Renata Lok-Dessallien, United Nations Resident Coordinator in India
(Speech as prepared)
Honourable Chief Minister, Mr Ashok Gehlot,
Dignitaries on the dais,
Representatives of the Government of Rajasthan and civil society,
Ladies and Gentlemen,
The first thing that strikes me about the unmitigated potential of this great state is the following: in terms of population, Rajasthan is bigger than Australia and Canada put together. I don’t have to tell you what this means in terms of its impact on our common global trajectory of development, or the world’s achievement of the Sustainable Development Goals.
It is why I am especially encouraged by Rajasthan’s leadership and ownership of Agenda 2030 within the state, through the institutionalization of the goals in the government’s vision, including the establishment of a centre for SDG Implementation, and through its many focused initiatives on inclusive and sustainable growth and remarkable achievements in the renewable energy sector.
For me, one of the core foundations of development, of any definition of development, is democracy – and a core aspect of democracy is ‘Jan Soochna’ – a transparent and accountable government, answerable to an informed public aware of its rights.
I extend my congratulations to the Government of Rajasthan, and to the Honourable Chief Minister, for the launch of this important initiative today.
The Jan Soochna portal is a critical breakthrough in optimizing service delivery, certainly, but also in strengthening the implementation of the Right to Information (RTI) Act in the state.
This is the first initiative, anywhere in India, for the proactive disclosure of information within RTI, at the Panchayat level, and across 21 schemes.
I want to express my appreciation for the process behind the creation of this portal, and for the leadership and voices of Rajasthan’s civil society.
A critical, but often overlooked, aspect of initiatives to strengthen accountability, is ease of use. I have seen the interface of the portal, and I am impressed by its simplicity, ease of access and navigation.
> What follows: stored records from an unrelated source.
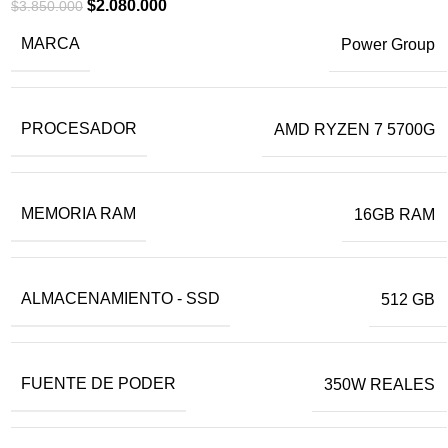
$
2.080.000
$
3.850.000
RTX 5050 8GB
RTX 5060 8GB
RX 7600 8GB
MARCA
Power Group
MEMORIA RAM
PROCESADOR
AMD RYZEN 7 5700G
16GB RAM
32GB RAM
MEMORIA RAM
16GB RAM
FUENTE DE PODER
350W REALES
600W 80+ BRONZE
650W 80+ BRONZE
ALMACENAMIENTO - SSD
512 GB
750W 80+ BRONZE
FUENTE DE PODER
350W REALES
TAMAÑO DE MONITOR
21.5 PULGADAS - 100Hz
24 PULGADAS - 144Hz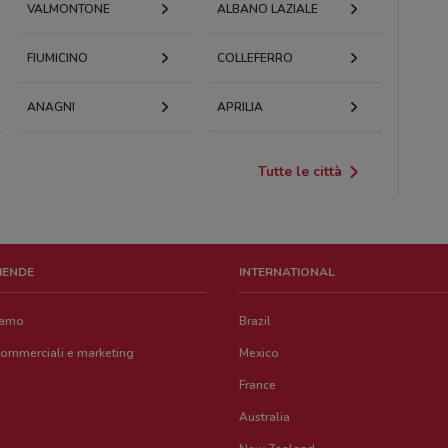
VALMONTONE
ALBANO LAZIALE
FIUMICINO
COLLEFERRO
ANAGNI
APRILIA
Tutte le città
ZIENDE
INTERNATIONAL
iamo
Brazil
commerciali e marketing
Mexico
France
Australia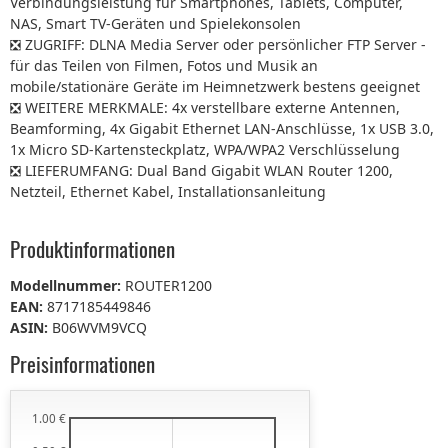
Verbindungsleistung für Smartphones, Tablets, Computer,
NAS, Smart TV-Geräten und Spielekonsolen
❎ ZUGRIFF: DLNA Media Server oder persönlicher FTP Server -
für das Teilen von Filmen, Fotos und Musik an
mobile/stationäre Geräte im Heimnetzwerk bestens geeignet
❎ WEITERE MERKMALE: 4x verstellbare externe Antennen,
Beamforming, 4x Gigabit Ethernet LAN-Anschlüsse, 1x USB 3.0,
1x Micro SD-Kartensteckplatz, WPA/WPA2 Verschlüsselung
❎ LIEFERUMFANG: Dual Band Gigabit WLAN Router 1200,
Netzteil, Ethernet Kabel, Installationsanleitung
Produktinformationen
Modellnummer:
ROUTER1200
EAN:
8717185449846
ASIN:
B06WVM9VCQ
Preisinformationen
1.00 €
This is a portal which anyone can use, and that is what makes it democratic.
It also speaks to the potential of India’s innovations in fueling a rights-based discourse on development. Technological digital innovation is not just about optimizing service delivery or the digitization of records. It can be the means to link people with their fundamental rights to information, access, and dignified lives.
In our collective efforts towards Digital India, this initiative serves as an important example of how the wisdom and needs of ordinary citizens can combined with the mandate of the government. More practically, it is a good example of how the RTI Act can be strengthened everywhere.
The scale of our global interconnected challenges is massive: the impact of climate change on the livelihoods of those who are most marginalized, the alleviation of extreme poverty and inequalities, improving access to healthcare and sanitation, and strengthening democracy through quality education, the empowerment of women, social justice, and digital innovation.
India today is standing at the threshold of an unprecedented opportunity – 3 billion people are working together to build not only one of the world’s fastest growing economies, but also one of the world’s leading voices on climate action, sustainable development, and social inclusion.
And much of this work is happening from the bottom up, through the voices and efforts of people, the civil society, and the stakeholders of growth.
The Jan Soochna portal (literally, People’s information portal) is, to me, really, a Jan Aandolan (people’s movement), towards the full attainment of Agenda 2030.
I will conclude by reiterating my confidence in India’s progress on sustainable development as the key to global progress. If India achieves the SDGs, the world will achieve them.